Crows, highly intelligent and social birds, have exhibited behaviors that some observers interpret as resembling a form of funeral, or a ritual mourning of the dead. While this concept has drawn attention and speculation, there is no comprehensive scientific evidence in formal literature that definitively confirms crows hold funerals in the human sense.
How crows mourn their dead
Crows, renowned for their intelligence and adaptability, engage in a variety of complex social behaviors that mirror those of humans and other highly social animals. These behaviors include sophisticated communication, strong familial bonds, and communal activities. One of the most intriguing aspects of their social life is their response to death, which has led to the concept of “crow funerals“.
When a crow discovers a deceased member of its species, it often emits alarm calls or loud scolds to alert other crows in the vicinity. These vocalizations serve to rally the community and prompt them to investigate the cause of death. This behavior, known as mobbing, involves the crows gathering around the carcass and vocalizing in a manner that could be interpreted as mourning or concern.
Researchers have observed that during these gatherings, crows exhibit remarkable cognitive abilities. Their brains are hard at work, analyzing the situation and trying to discern if there is a threat that they need to be aware of. This process can take up to 15 to 20 minutes as the crows exchange information and assess the situation.
It’s important to note that these “funerals” are not merely social gatherings. They serve a practical purpose for the crows, allowing them to gather valuable information about potential dangers in their environment. This behavior highlights the intelligence and social complexity of these remarkable birds.
While these “funerals” are generally solemn affairs, researchers have occasionally observed behaviors that might be considered unusual. For example, there have been isolated instances of necrophilia, although this behavior is not a common feature of crow funerals and is not well understood.
Do crows really hold funerals?
While observations of crow behaviors resembling funerals exist, detailed scientific literature solely focused on this behavior might be limited. The exact motivations behind these behaviors in crows are still speculative and require further comprehensive research.

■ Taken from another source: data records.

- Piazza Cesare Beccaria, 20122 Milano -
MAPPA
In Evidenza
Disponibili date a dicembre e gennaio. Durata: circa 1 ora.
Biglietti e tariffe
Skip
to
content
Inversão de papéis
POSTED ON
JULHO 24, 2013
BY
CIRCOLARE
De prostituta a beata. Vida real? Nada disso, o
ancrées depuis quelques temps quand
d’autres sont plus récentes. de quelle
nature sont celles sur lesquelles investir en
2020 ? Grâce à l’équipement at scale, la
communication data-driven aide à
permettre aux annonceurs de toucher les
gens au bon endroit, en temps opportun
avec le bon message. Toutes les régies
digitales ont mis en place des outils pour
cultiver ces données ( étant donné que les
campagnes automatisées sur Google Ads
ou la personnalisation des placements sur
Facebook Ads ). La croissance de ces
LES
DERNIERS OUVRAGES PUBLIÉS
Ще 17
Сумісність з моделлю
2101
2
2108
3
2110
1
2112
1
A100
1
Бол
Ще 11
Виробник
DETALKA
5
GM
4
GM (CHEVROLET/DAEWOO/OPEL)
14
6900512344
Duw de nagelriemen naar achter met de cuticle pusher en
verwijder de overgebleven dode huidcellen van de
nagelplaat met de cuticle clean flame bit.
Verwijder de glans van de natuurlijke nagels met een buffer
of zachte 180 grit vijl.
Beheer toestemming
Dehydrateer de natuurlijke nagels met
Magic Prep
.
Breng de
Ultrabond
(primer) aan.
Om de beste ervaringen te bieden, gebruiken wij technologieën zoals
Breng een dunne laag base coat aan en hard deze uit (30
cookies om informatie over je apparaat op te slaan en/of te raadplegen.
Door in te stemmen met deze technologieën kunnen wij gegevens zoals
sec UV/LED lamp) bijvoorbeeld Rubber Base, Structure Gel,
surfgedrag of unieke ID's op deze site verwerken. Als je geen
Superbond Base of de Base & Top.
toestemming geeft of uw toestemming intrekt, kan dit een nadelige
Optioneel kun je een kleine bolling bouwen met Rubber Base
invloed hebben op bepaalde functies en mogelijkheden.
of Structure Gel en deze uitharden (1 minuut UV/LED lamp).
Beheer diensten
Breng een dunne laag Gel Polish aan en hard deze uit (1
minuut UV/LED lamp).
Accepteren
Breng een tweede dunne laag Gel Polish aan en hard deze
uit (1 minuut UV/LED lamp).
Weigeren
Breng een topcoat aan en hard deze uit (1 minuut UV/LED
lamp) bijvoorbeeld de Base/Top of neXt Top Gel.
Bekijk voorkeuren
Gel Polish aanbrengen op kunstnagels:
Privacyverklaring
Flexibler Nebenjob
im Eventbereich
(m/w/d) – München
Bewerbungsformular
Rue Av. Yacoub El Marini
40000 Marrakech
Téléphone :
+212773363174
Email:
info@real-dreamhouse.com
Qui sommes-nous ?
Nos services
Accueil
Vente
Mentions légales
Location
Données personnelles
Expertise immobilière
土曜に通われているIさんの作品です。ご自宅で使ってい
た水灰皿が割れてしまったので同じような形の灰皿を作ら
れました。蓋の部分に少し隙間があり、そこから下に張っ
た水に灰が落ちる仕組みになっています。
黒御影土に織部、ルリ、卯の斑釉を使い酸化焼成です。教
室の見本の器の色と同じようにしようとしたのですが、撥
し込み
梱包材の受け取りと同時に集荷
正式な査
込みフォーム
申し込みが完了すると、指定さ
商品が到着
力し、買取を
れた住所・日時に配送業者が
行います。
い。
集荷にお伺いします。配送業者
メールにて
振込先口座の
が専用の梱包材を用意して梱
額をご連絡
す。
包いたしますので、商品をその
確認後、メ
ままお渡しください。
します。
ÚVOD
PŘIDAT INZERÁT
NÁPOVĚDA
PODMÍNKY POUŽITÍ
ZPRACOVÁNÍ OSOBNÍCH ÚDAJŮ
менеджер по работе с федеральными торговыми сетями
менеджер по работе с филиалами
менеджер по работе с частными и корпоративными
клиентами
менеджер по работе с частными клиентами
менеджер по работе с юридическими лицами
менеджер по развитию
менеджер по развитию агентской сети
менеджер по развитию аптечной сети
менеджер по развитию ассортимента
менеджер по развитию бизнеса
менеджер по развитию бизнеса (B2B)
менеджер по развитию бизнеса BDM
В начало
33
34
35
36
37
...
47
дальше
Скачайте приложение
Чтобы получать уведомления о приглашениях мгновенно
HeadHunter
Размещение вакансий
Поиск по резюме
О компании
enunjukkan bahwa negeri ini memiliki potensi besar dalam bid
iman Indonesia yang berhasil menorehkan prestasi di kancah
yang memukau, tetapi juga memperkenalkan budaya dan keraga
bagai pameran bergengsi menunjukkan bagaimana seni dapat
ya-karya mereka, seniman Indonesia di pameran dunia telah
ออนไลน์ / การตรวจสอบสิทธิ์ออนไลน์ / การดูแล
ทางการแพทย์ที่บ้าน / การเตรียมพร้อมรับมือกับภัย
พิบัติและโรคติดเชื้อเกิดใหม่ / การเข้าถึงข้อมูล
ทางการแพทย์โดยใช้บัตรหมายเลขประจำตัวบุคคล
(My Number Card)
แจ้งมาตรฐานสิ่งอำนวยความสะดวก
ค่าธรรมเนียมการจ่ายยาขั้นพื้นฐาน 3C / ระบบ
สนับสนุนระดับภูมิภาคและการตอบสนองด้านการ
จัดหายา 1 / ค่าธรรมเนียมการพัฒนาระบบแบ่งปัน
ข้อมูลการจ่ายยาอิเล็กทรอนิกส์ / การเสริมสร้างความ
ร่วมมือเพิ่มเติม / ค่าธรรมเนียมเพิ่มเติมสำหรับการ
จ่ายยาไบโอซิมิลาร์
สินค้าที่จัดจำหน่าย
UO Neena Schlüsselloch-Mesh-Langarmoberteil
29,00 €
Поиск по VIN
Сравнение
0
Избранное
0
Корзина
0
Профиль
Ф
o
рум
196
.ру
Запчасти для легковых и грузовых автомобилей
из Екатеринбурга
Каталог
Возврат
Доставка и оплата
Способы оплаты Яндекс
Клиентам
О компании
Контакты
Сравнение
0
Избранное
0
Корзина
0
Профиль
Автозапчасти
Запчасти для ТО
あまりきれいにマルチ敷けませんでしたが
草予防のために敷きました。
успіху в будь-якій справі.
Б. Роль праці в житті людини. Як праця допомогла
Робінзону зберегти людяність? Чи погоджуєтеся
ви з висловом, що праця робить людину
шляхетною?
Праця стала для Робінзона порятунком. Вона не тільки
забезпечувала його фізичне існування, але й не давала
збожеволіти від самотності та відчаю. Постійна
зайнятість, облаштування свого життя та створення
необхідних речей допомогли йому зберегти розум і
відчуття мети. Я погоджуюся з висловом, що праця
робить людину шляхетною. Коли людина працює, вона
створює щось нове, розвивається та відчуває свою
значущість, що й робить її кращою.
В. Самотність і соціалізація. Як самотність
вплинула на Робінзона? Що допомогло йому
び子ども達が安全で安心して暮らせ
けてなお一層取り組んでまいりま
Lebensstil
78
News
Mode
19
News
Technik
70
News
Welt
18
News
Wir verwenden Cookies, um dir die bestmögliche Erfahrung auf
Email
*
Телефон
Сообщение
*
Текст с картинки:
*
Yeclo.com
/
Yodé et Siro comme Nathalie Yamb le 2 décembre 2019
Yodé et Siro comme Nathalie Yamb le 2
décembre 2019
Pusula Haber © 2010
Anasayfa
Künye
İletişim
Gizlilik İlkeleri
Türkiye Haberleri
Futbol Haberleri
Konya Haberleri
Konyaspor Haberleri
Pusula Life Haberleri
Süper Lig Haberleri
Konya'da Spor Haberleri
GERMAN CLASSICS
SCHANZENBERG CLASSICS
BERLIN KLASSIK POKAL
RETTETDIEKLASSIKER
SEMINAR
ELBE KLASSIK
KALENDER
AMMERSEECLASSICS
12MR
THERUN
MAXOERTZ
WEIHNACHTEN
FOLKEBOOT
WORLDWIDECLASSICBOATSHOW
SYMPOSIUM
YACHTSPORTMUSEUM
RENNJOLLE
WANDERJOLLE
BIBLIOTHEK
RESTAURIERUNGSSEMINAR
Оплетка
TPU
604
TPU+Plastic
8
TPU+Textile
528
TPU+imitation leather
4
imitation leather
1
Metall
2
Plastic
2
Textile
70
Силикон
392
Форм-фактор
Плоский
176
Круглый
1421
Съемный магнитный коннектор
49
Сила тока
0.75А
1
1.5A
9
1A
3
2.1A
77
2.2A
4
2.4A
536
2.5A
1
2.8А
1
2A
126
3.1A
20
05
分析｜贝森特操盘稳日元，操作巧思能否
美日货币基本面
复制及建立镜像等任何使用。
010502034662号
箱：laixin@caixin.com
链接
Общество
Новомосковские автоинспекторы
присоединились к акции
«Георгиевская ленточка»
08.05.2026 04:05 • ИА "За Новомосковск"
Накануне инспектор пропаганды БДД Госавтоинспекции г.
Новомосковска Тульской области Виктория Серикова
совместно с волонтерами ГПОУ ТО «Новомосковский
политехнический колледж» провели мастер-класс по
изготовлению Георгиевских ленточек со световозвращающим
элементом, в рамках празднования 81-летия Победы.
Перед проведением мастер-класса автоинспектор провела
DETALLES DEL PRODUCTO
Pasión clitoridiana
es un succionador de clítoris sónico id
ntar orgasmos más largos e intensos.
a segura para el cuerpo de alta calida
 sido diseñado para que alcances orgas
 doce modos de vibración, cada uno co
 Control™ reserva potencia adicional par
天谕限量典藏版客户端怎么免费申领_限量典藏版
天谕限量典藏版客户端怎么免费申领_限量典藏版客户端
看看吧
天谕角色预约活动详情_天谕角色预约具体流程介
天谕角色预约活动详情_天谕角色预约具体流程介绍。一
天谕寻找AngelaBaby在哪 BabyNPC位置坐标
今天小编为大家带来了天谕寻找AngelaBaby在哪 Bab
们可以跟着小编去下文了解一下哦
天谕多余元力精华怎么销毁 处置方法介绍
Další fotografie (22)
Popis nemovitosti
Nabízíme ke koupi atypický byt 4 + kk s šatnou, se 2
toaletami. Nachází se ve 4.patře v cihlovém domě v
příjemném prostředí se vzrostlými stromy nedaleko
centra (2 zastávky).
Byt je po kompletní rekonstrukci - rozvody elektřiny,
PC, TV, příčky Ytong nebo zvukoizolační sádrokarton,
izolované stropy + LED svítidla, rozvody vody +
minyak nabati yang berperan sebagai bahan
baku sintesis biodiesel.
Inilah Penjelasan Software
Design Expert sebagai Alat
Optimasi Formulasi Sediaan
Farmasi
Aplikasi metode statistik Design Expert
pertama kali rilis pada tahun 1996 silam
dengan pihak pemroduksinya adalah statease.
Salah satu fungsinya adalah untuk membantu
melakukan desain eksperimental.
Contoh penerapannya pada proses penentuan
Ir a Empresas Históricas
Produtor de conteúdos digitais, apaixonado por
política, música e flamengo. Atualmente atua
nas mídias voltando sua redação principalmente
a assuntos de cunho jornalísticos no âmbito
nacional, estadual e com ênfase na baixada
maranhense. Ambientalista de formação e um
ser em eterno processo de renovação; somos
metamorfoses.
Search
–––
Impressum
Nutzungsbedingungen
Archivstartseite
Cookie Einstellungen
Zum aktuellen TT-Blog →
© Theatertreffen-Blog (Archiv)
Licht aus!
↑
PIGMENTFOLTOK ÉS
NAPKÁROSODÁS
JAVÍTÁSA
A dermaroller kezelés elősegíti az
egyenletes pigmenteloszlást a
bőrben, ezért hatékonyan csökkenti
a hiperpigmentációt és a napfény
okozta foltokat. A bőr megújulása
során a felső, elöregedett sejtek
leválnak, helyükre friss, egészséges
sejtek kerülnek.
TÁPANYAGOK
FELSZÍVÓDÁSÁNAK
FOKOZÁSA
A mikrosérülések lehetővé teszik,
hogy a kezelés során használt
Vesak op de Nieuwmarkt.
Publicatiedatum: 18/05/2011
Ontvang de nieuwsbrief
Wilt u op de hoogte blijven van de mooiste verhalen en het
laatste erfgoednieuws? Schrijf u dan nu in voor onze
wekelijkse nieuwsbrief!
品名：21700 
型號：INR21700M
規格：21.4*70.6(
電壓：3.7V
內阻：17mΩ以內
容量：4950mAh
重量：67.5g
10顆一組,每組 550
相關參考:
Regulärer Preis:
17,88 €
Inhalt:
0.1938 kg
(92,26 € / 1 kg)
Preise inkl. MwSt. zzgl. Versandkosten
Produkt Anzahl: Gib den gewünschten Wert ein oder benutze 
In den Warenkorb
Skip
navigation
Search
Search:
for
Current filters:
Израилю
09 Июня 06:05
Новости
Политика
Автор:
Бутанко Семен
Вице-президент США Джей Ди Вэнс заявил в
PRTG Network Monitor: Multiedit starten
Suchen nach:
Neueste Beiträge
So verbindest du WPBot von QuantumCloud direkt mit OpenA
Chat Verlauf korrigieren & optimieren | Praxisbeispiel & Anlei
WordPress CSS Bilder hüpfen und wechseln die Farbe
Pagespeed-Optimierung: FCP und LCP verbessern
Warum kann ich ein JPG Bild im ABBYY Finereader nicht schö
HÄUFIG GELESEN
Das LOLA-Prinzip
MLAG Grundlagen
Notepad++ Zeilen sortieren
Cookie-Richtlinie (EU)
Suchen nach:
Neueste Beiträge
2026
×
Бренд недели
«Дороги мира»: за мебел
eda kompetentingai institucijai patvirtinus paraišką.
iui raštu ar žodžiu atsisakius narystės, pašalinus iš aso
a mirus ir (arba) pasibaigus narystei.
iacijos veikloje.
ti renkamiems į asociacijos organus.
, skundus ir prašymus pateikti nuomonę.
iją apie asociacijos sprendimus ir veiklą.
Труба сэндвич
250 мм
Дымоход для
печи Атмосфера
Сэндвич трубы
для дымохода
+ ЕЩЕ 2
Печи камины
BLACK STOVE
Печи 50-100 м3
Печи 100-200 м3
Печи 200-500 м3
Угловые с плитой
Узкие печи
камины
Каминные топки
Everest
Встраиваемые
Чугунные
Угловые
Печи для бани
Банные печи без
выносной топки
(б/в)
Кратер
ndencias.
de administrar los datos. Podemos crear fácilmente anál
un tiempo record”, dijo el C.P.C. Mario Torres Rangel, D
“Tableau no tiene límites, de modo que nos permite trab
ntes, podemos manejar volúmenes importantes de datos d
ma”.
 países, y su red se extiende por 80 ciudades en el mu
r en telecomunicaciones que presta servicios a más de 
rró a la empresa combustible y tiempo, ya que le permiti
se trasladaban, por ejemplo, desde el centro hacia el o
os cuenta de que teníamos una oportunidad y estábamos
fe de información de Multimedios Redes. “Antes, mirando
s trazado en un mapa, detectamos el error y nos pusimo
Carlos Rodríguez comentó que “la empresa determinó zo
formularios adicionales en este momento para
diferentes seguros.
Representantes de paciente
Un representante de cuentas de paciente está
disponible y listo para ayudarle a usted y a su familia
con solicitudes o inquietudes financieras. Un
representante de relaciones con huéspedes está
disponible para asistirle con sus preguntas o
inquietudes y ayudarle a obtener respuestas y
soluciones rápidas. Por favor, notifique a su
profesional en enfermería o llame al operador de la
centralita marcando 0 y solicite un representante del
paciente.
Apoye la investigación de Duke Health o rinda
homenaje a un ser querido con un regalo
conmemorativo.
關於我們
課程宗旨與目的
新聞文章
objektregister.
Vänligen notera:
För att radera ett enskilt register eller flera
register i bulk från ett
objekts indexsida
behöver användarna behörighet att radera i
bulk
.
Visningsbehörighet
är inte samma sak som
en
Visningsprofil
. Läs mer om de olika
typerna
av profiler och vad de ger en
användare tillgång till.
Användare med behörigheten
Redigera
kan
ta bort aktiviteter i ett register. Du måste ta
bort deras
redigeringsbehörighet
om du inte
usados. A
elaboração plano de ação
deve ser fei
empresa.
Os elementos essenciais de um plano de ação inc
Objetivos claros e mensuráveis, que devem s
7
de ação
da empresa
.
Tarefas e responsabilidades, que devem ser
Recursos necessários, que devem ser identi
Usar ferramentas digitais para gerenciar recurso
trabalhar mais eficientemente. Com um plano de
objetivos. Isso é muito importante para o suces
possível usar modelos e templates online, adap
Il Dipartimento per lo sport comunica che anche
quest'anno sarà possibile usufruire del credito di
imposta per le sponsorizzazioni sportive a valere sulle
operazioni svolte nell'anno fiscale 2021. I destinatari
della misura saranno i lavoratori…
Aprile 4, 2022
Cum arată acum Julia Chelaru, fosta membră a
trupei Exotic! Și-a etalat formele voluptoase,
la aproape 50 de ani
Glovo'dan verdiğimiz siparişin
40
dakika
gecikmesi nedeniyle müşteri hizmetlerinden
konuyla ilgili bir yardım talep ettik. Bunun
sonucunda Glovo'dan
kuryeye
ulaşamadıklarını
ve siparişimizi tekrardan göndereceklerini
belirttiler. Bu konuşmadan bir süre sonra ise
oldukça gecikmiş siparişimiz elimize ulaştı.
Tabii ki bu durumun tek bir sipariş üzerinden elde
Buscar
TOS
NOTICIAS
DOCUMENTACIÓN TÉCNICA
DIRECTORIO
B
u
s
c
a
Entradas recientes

An important contribution to “corvid thanatology” comes from the researcher Kaeli Swift. An increasing number of crows have been observed to avoid areas where their fellow members have met their demise. However, the extent to which these experiences might help wild populations learn about new predators remains unclear.
In a series of experiments, Swift aimed to shed light on how wild American crows, Corvus brachyrhynchos, respond to the presence of dead conspecifics.
Her findings suggest that crows perceive dead conspecifics as a significant danger, similar to the observation of a predator. When exposed to dead crows or hawks, crows engaged in mobbing behavior and delayed their approach to food in the vicinity. Intriguingly, this response was not observed in another urban bird, the rock pigeon, Columba livia, when exposed to a similar stimulus.
Furthermore, Swift’s experiments showed that crows can quickly learn to associate humans with predators, dead conspecifics, or predators with dead conspecifics. After only one training event, crows remembered and reacted to humans who appeared to be complicit in these events, even up to 6 weeks later.
These findings not only support previous research indicating that crows learn and remember places associated with conspecific death, but also highlight their ability to recognize and respond to novel threats.